光が一秒間に地球を何周するかご存知だろうか?一秒間の間に、自動ドアが開く間に、地球を7周半も回ってしまう。カップラーメンを待つ間に1,350周である。そんな想像もできないような大きさをもつ光速が計算されたのは1675年の事であった。
オーレ・クリステンセン・レーマー

光の速度を世界ではじめて計算したのはデンマークの天文学者であるオーレ・クリステンセン・レーマーである。彼はコペンハーゲン大学の教授であり、ルイ14世の家庭教師やデンマークの王立天文台長を務めた。小惑星クリステンセンの名前の由来となり、デンマークの旧貨幣にも印刷されるなど名実ともに優れた人物であった.

オーレ・クリステンセン・レーマー

レーマーは木星の衛星である衛星イオの食(天体の動きに伴う光の強さの変化)が周期的に変化することを発見した。これを木製から地球に光が届くまでの時間差によるものだと考えたのだ。そのデータを用いて計算した値をもとに光速を計算し、衛星イオの食が前回から10分遅れることをフランス科学アカデミーの場で予言した。

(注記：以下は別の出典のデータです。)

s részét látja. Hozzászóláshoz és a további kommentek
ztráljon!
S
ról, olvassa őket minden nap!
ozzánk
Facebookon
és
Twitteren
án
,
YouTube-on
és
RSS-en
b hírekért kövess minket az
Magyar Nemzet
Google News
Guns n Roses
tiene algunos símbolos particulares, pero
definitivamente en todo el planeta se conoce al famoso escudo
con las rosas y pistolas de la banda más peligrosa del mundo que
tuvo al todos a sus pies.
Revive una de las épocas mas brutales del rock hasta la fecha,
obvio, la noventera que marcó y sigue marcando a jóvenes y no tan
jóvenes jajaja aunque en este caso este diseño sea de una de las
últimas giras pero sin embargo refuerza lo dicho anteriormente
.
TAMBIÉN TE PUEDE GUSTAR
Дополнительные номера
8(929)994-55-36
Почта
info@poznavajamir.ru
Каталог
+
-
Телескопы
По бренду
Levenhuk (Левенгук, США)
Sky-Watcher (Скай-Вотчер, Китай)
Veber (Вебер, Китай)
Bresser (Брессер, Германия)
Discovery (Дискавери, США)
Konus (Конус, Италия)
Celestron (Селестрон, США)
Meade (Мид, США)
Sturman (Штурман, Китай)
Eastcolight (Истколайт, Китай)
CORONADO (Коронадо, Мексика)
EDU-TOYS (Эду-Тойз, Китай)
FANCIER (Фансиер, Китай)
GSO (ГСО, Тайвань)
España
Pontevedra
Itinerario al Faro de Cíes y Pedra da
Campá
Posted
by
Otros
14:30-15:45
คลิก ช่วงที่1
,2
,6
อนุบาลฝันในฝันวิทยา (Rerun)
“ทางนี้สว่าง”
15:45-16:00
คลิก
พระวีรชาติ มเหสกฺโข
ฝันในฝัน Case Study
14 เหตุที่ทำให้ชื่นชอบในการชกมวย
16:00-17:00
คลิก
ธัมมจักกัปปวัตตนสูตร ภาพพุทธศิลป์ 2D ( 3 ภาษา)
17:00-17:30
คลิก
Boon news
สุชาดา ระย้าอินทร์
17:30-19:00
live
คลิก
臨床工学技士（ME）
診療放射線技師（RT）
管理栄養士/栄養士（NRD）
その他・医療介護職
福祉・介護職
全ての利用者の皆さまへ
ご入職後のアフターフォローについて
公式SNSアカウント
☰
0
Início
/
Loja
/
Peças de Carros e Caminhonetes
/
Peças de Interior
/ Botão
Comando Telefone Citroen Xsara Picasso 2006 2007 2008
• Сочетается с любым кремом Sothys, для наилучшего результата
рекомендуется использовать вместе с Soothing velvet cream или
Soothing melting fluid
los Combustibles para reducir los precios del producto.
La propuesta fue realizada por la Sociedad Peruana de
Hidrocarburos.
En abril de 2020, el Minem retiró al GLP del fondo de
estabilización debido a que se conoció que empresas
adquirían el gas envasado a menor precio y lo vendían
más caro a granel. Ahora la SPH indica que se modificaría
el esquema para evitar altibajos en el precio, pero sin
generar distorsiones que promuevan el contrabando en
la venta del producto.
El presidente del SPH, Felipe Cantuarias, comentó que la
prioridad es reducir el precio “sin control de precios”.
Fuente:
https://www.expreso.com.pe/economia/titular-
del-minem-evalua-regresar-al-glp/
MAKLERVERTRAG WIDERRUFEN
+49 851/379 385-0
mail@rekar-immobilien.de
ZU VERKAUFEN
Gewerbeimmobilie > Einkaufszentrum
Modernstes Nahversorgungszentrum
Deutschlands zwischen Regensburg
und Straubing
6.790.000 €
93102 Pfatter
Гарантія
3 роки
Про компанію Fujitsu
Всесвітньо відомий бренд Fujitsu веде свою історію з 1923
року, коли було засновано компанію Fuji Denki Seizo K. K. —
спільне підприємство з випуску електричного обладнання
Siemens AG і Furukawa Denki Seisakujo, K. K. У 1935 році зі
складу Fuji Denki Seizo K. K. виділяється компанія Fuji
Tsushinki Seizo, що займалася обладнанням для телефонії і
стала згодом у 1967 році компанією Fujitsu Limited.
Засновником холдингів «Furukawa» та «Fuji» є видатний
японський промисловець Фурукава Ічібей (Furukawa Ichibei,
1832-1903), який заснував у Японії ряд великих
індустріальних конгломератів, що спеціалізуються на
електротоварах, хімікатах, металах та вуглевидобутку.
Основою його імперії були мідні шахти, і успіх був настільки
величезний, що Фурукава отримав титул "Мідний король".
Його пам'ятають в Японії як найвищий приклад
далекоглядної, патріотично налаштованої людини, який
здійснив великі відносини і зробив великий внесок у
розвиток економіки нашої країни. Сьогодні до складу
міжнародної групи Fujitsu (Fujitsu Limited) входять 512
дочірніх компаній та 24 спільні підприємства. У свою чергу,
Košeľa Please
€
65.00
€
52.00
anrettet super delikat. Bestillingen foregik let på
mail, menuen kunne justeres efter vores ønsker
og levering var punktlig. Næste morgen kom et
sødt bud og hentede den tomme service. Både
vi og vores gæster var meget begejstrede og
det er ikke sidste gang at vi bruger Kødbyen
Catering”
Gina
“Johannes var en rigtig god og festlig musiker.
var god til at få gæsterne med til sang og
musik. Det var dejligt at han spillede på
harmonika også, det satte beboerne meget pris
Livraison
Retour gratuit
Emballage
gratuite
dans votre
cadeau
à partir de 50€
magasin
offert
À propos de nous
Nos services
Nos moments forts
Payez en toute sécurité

そして、完全に10分ではなかったもののその予言を的中させるのである。

オーレ・クリステンセン・レーマー

レーマーの計算した光速の値は214,300 km/s であった。実際の光速は 299,792 km/s とおおよそ正確な値を計算できていたことがわかる。
このように、一つの発見が大きな成果につながることは科学史上で何度も起こってきたことである。私たちも一つ一つの発見を見逃さず、その現象が何を示しているのか向き合う姿勢が必要とされるだろう。